Les expériences ont révélé que ces plantes sont particulièrement friandes de fromage, de viande, de blanc d’œuf, de saucisse et de lait. Pourtant, ils déclinent catégoriquement l’amidon, le sucre et les graisses végétales.
La sensibilité extraordinaire des rossolis a également étonné Darwin. Dans une lettre destinée au botaniste Joseph Hooker, il a décrit comment un poids minime provoquait le recourbement d’un des poils glanduleux de la plante.
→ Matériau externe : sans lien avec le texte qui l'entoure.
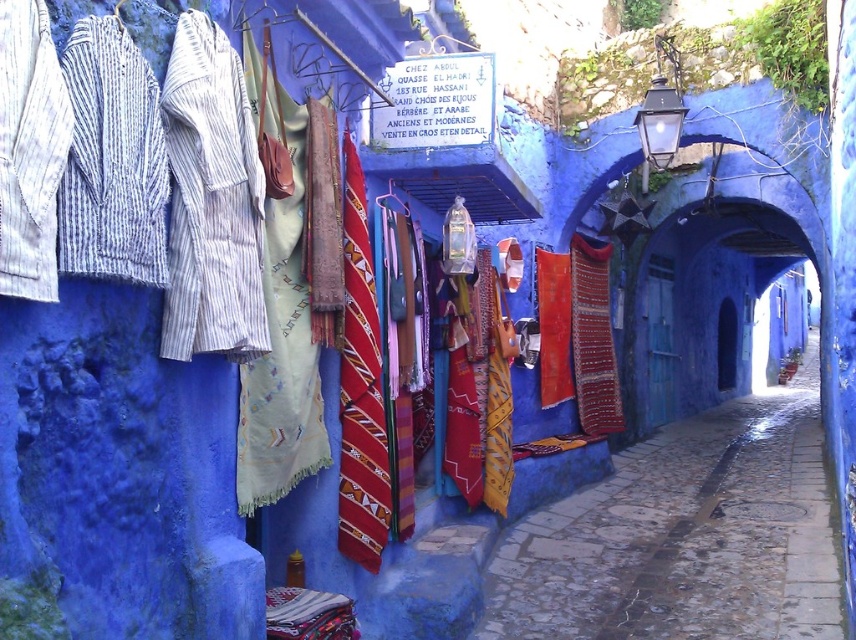 Question: Considering the real-world distances, which object is farthest from the red woven fabric tie at center?

Choices:
 (A) smooth cobblestone alley at center
 (B) matte fabric bag at center

Answer: (A)

Question: Is the position of smooth cobblestone alley at center less distant than that of matte fabric bag at center?

Choices:
 (A) yes
 (B) no

Answer: (A)

Question: Does smooth cobblestone alley at center have a smaller size compared to matte fabric bag at center?

Choices:
 (A) no
 (B) yes

Answer: (A)

Question: Based on their relative distances, which object is farther from the smooth cobblestone alley at center?

Choices:
 (A) red woven fabric tie at center
 (B) matte fabric bag at center

Answer: (B)

Question: Which point appears farthest from the camera in this image?

Choices:
 (A) (807, 611)
 (B) (391, 200)
 (C) (346, 332)

Answer: (B)

Question: Does red woven fabric tie at center appear over matte fabric bag at center?

Choices:
 (A) no
 (B) yes

Answer: (A)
Il évoquait aussi la modification de chaque cellule de la tige de la glande. La réaction était si sensible qu’elle semblait presque incroyable.
Les résultats de ces recherches acharnées ont été publiés dans le livre « Insectivorous Plants » le 2 juillet 1875. Ce travail a été une étape importante dans la compréhension des plantes carnivores et a contribué à jeter les bases de la botanique moderne.
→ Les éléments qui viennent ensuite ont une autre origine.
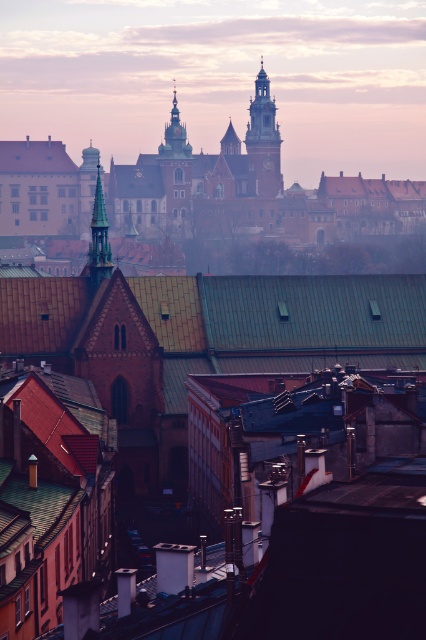 You are an architect analyzing the cityscape. You notice the brick tower at center and the smooth green spire at center. Which structure is positioned farther away from your viewpoint?

The smooth green spire at center is positioned farther away from your viewpoint because it is located behind the brick tower at center.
Principaux composants et usages du rossolis
Parmi les éléments actifs du rossolis se retrouvent les flavonoïdes tels que la myricétine, le kaempférol, l’hypéricine, la myricétine et la quercétine. Ces molécules ont des propriétés diverses, allant de l’antitussif à l’antiseptique, ce qui les rend précieux pour l’industrie pharmaceutique. De plus, la plante renferme de la résine, des caroténoïdes, des quinones, des tanins et plusieurs acides. Parmi ces derniers figurent les acides citrique, butanoïque, gallique, méthanoïque, propanoïque, malique et ascorbique.
Cette variété de composés confère au rossolis un potentiel thérapeutique étendu, avec des applications allant de l’antispasmodique à l’antipyrétique. De nos jours, plusieurs médicaments intègrent des extraits de cette plante dans leur formulation. Par exemple, certains sirops contre la toux contiennent des extraits de cette plante. De plus, des études montrent que les extraits de Drosera rotundifolia sont utilisés dans le traitement des verrues.
Outre ses applications médicinales, le rossolis trouve également sa place dans le monde de l’ornementation. Ses feuilles délicates et son aspect unique en font une plante d’ornement recherchée par de nombreux naturophiles. Toutefois, il est essentiel de noter que certaines espèces sont exigeantes en matière de soins et demandent un entretien méticuleux.Parmi les variétés les plus courantes utilisées à des fins ornementales, on retrouve le Drosera aliciae, le Drosera capensis et le Drosera spatulata. Certaines espèces moins courantes, telles que le Drosera rotundifolia ou le Drosera filiformis, ne sont visibles que chez des revendeurs spécifiques.